Sex was always a source of conflict in the marriage. Though it wasn't emotionally satisfying for her, Davis says she soon learned that sex could "buy" peace with Hager after a long day of arguing, or insure his forgiveness after she spent too much money. "Sex was coinage; it was a commodity," she said. Sometimes Hager would blithely shift from vaginal to anal sex. Davis protested. "He would say, 'Oh, I didn't mean to have anal sex with you; I can't feel the difference,'" Davis recalls incredulously. "And I would say, 'Well then, you're in the wrong business.'"

By the 1980s, according to Davis, Hager was pressuring her to let him videotape and photograph them having sex. She consented, and eventually she even let Hager pay her for sex that she wouldn't have otherwise engaged in--for example, $2,000 for oral sex, "though that didn't happen very often because I hated doing it so much. So though it was more painful, I would let him sodomize me, and he would leave a check on the dresser," Davis admitted to me with some embarrassment. This exchange took place almost weekly for several years.

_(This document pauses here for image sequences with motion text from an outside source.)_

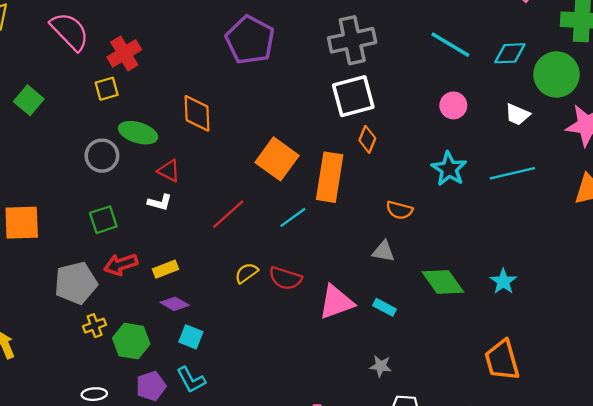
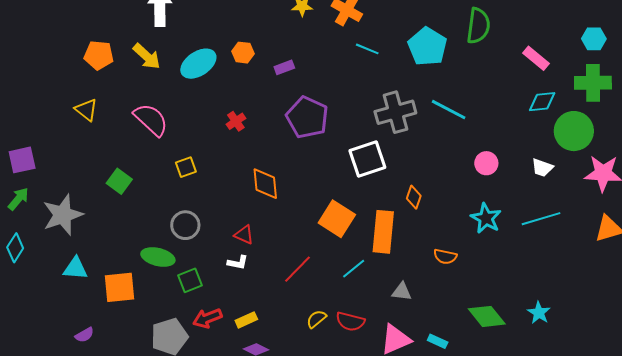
cyan line: (450, 45) -> (449, 110), moved
red cross: (124, 53) -> (236, 121), moved, size x0.7
cyan diamond: (510, 53) -> (542, 102), moved
white square: (353, 96) -> (367, 159), moved
green ellipse: (138, 133) -> (158, 257), moved
gray triangle: (383, 251) -> (402, 292), moved

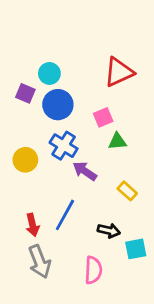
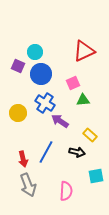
black arrow: (109, 231) -> (77, 152), moved

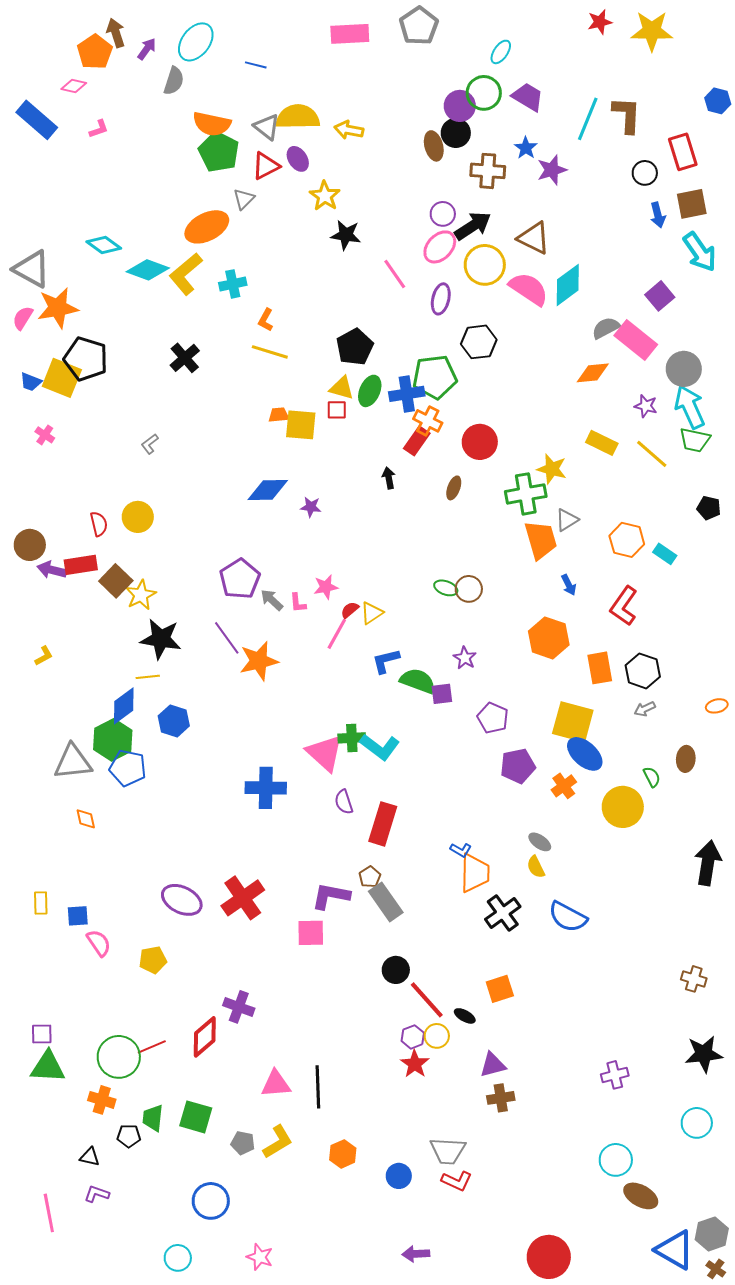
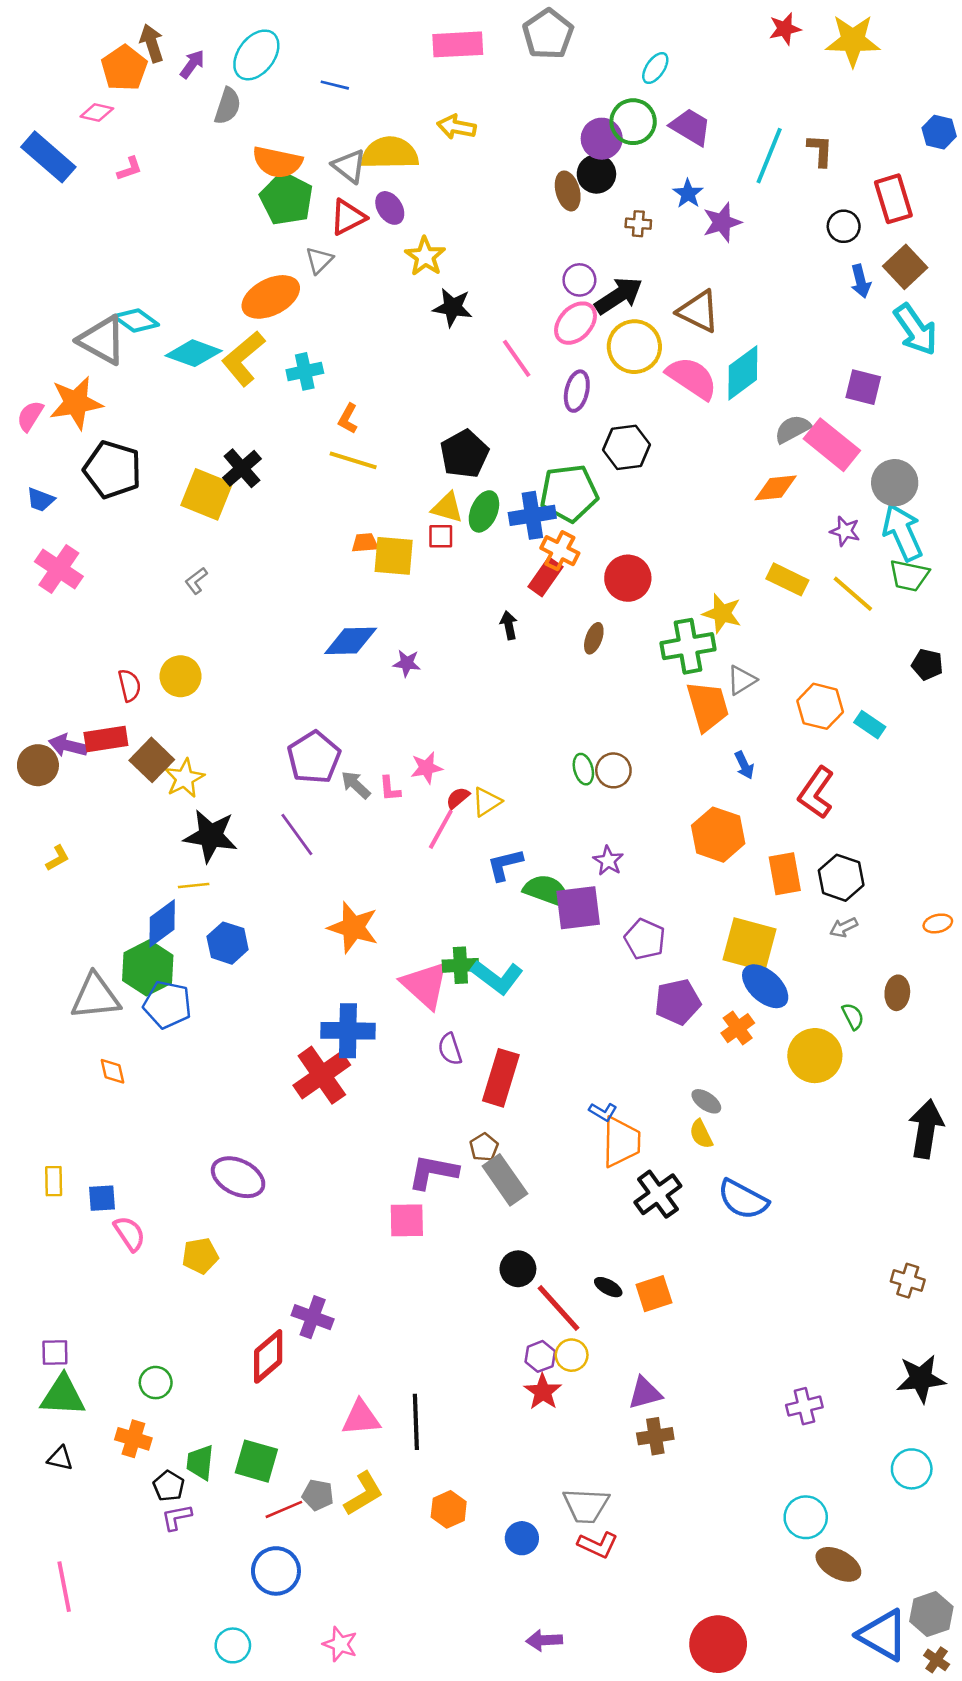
brown L-shape: (627, 115) -> (820, 150), size x0.7
yellow arrow: (349, 130) -> (456, 127), moved
brown cross: (488, 171) -> (638, 224), size x0.6
brown square: (692, 204) -> (905, 267), turned -32
gray triangle: (32, 269) -> (102, 340), moved
purple square: (660, 296) -> (863, 387), turned -36
yellow square: (62, 378) -> (207, 494), moved
pink cross: (45, 435) -> (59, 569), size x1.8
brown circle: (30, 545) -> (38, 765), moved
green ellipse: (446, 588) -> (583, 769), turned 55
orange star: (259, 661) -> (353, 927), moved, turned 30
purple square: (442, 694) -> (578, 908), size x1.6
red cross: (243, 898) -> (322, 1075), moved
black ellipse: (465, 1016) -> (608, 1287), moved
red line: (152, 1047) -> (284, 1509), moved
green circle: (119, 1057) -> (156, 1383), size x0.6
black pentagon: (129, 1136) -> (169, 1486), turned 30
black triangle: (90, 1157) -> (60, 1458), moved
purple L-shape: (97, 1194) -> (177, 1517), moved, turned -30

Money was an explosive issue in their household. Hager kept an iron grip on the family purse strings. Initially the couple's single checking account was in Hager's name only, which meant that Davis had to appeal to her husband for cash, she says. Eventually he relented and opened a dual account. Davis recalls that Hager would return home every evening and make a beeline for his office to balance the checkbook, often angrily summoning her to account for the money she'd spent that day. Brenda Bartella Peterson, Davis's friend of twenty-five years and her neighbor at the time, witnessed Hager berate his wife in their kitchen after one such episode. For her part, Davis set out to subvert Hager's financial dominance with profligate spending on credit cards opened in her own name. "I was not willing to face reality about money," she admits. "I thought, 'Well, money can't buy happiness, but it buys the kind of misery you can learn to live with.'"

These financial atmospherics undoubtedly figured into Linda's willingness to accept payment for sex. But eventually her conscience caught up with her. "Finally...I said, 'You know, David, this is like being a prostitute. I just can't do this anymore; I don't think it's healthy for our relationship,'" she recalls.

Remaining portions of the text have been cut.